Learning Mixtures of Product Distributions over Discrete Domains

We consider the problem of learning mixtures of product distributions over discrete domains in the distribution learning framework introduced by Kearns et al. [Proceedings of the 26th Annual Symposium on Theory of Computing (STOC), Montr´eal, QC, 1994, ACM, New York, pp. 273–282]. We give a poly(n/ε)-time algorithm for learning a mixture of k arbitrary product distributions over the n-dimensional Boolean cube {0, 1}n to accuracy ε, for any constant k.
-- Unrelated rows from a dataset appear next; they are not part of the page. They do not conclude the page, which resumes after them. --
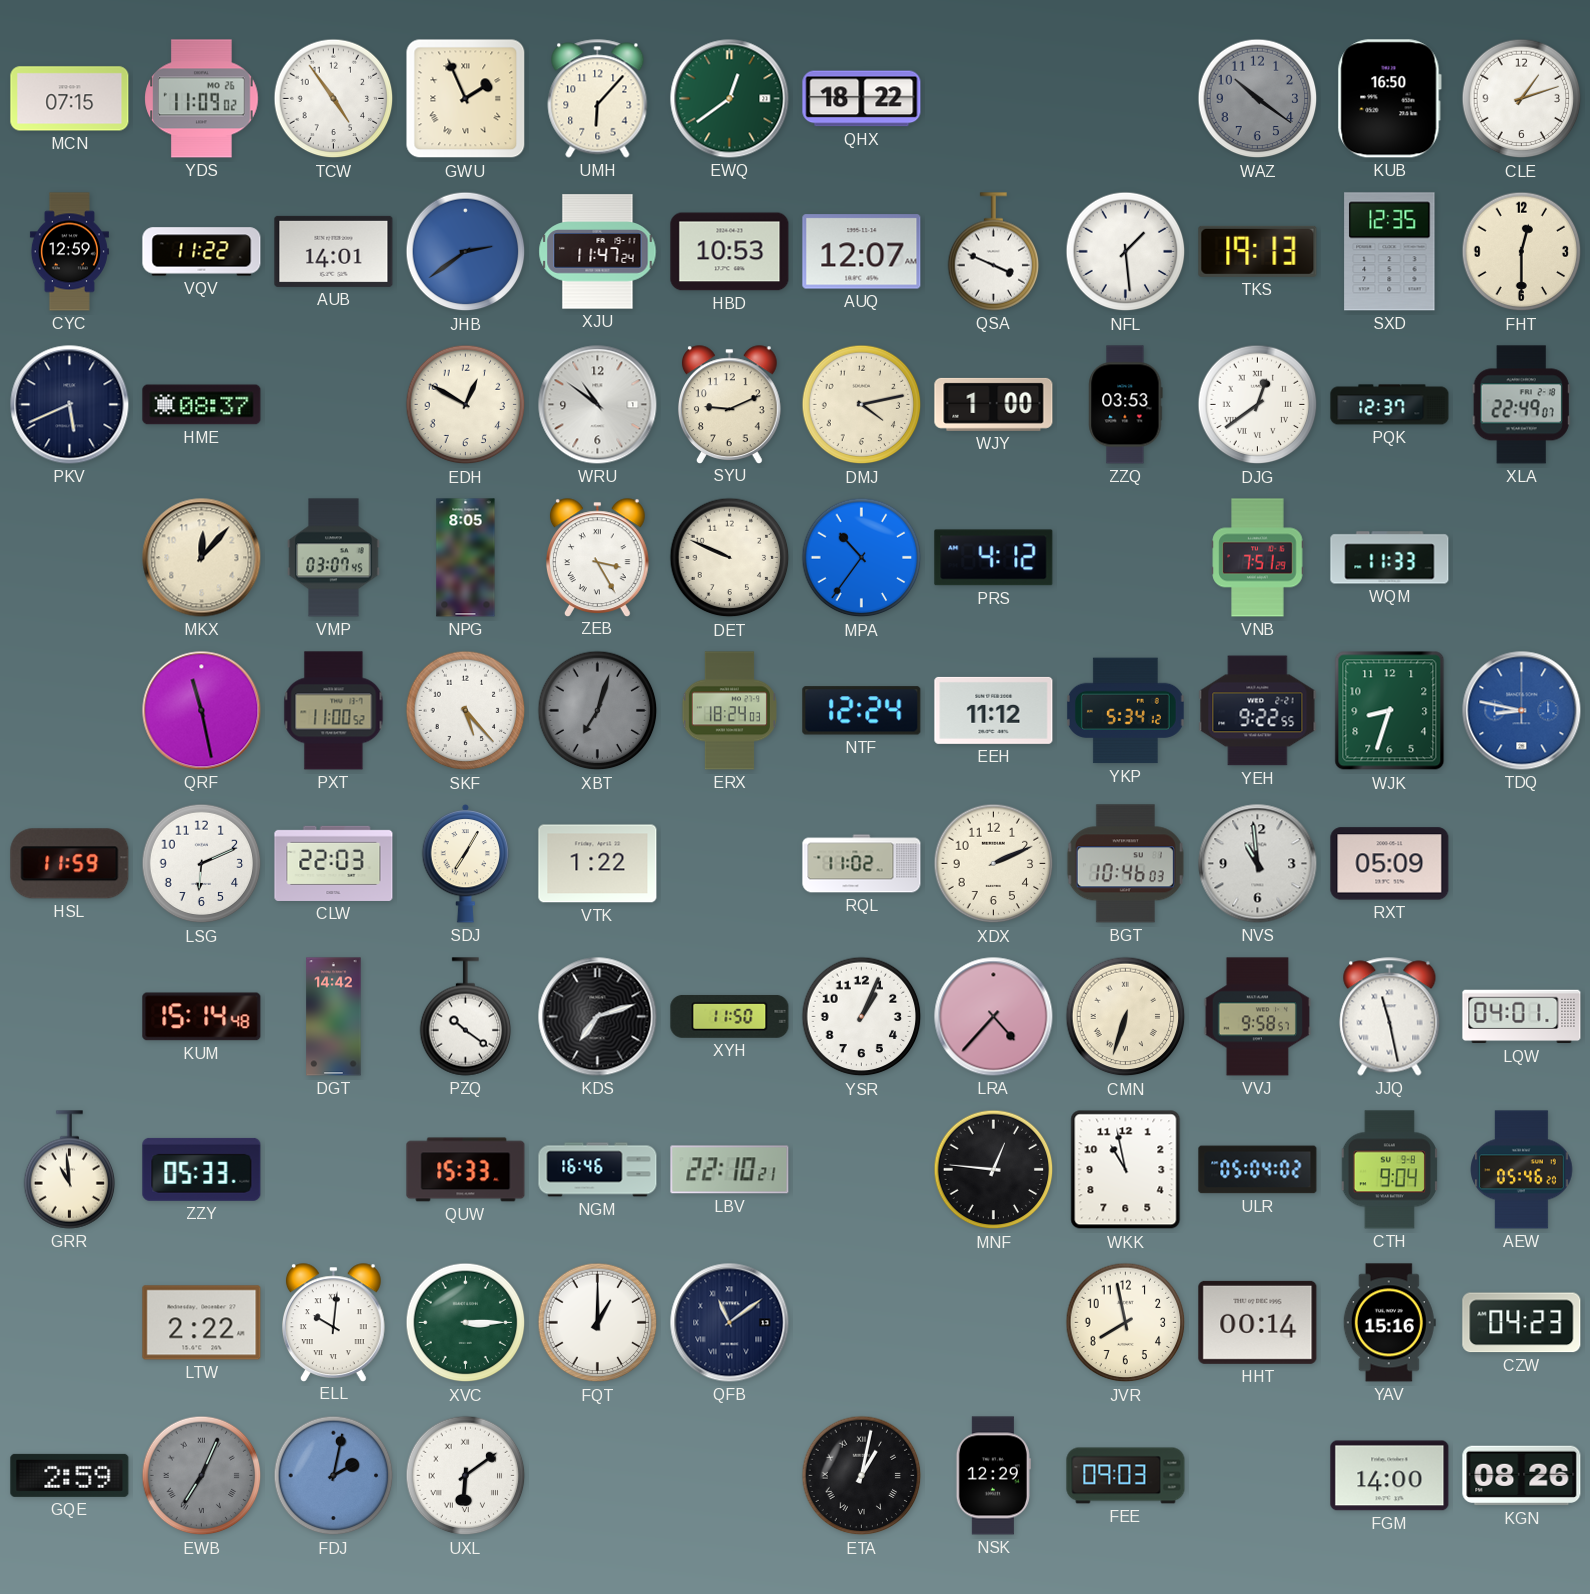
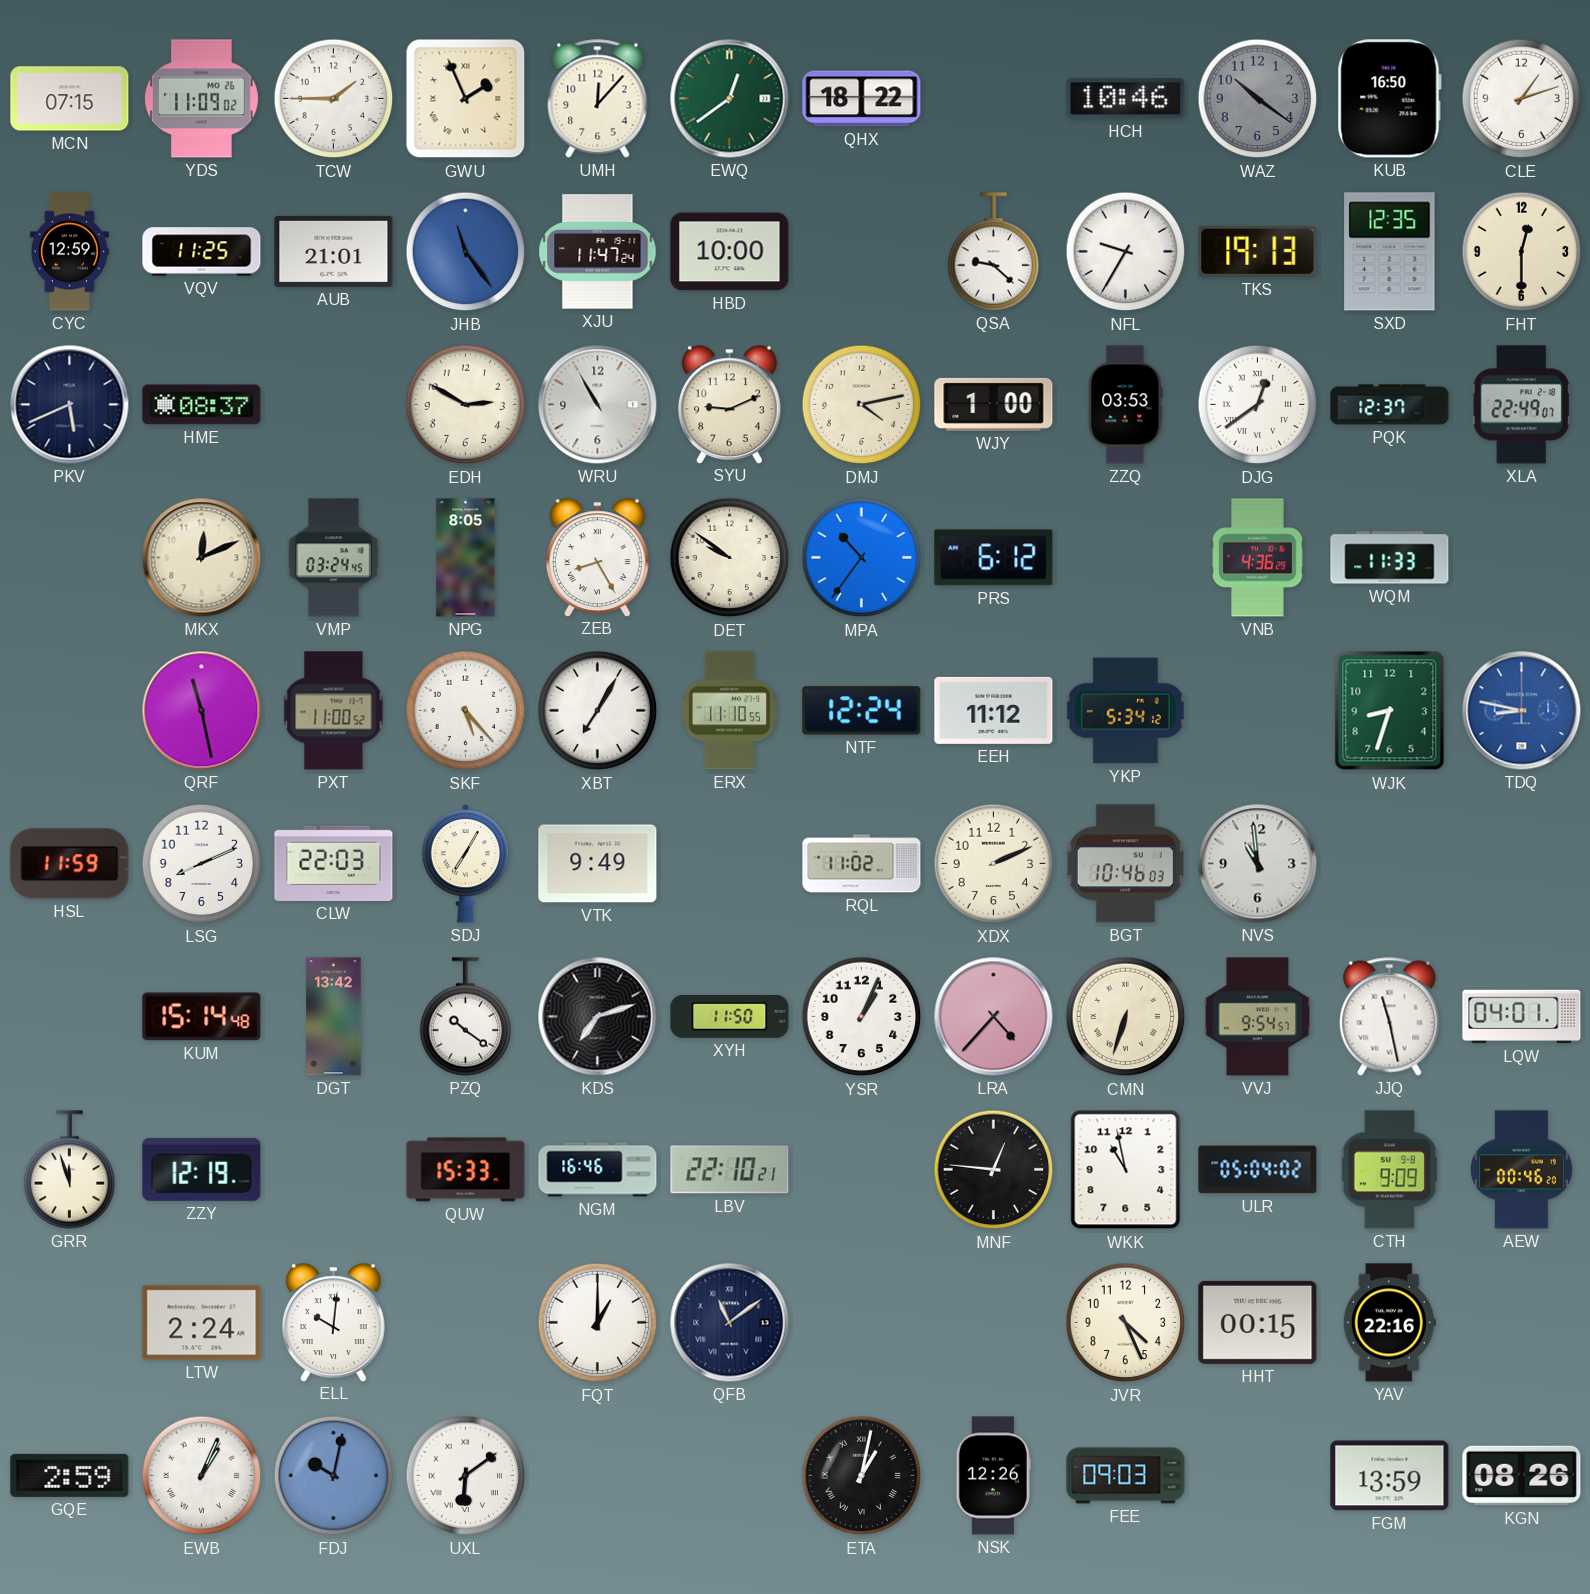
TCW: 4:54 -> 1:45
UMH: 6:07 -> 12:07
HCH: none -> 10:46
VQV: 11:22 -> 11:25
AUB: 14:01 -> 21:01
JHB: 2:39 -> 11:24
HBD: 10:53 -> 10:00
AUQ: 12:07 -> none
QSA: 3:49 -> 9:22
NFL: 1:29 -> 9:35
EDH: 12:50 -> 2:50
WRU: 10:51 -> 10:55
MKX: 12:07 -> 12:11
VMP: 03:07 -> 03:24
ZEB: 3:25 -> 8:25
DET: 9:49 -> 9:51
PRS: 4:12 -> 6:12
VNB: 7:51 -> 4:36
XBT: 7:03 -> 7:05
XBT dial: grey -> white
ERX: 18:24 -> 11:10
YEH: 9:22 -> none
LSG: 6:11 -> 8:11
VTK: 1:22 -> 9:49
RXT: 05:09 -> none
DGT: 14:42 -> 13:42
VVJ: 9:58 -> 9:54
GRR: 10:59 -> 11:57
ZZY: 05:33 -> 12:19
CTH: 9:04 -> 9:09
AEW: 05:46 -> 00:46
LTW: 2:22 -> 2:24
XVC: 3:15 -> none
JVR: 7:58 -> 4:26
HHT: 00:14 -> 00:15
YAV: 15:16 -> 22:16
CZW: 04:23 -> none
EWB: 7:04 -> 1:04
EWB dial: grey -> white
FDJ: 2:02 -> 10:02
NSK: 12:29 -> 12:26
FGM: 14:00 -> 13:59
Previous polynomial-time algorithms could achieve this only for k = 2 product distributions; our result answers an open question stated independently in [M. Cryan, Learning and Approximation Algorithms for Problems Motivated by Evolutionary Trees, Ph.D. thesis, University of Warwick, Warwick, UK, 1999] and [Y. Freund and Y. Mansour, Proceedings of the 12th Annual Conference on Computational Learning Theory, 1999, pp. 183–192]. We further give evidence that no polynomial-time algorithm can succeed when k is superconstant, by reduction from a difficult open problem in PAC (probably approximately correct) learning. Finally, we generalize our poly(n/ε)-time algorithm to learn any mixture of k = O(1) product distributions over {0, 1, . . . , b − 1}n, for any b = O(1).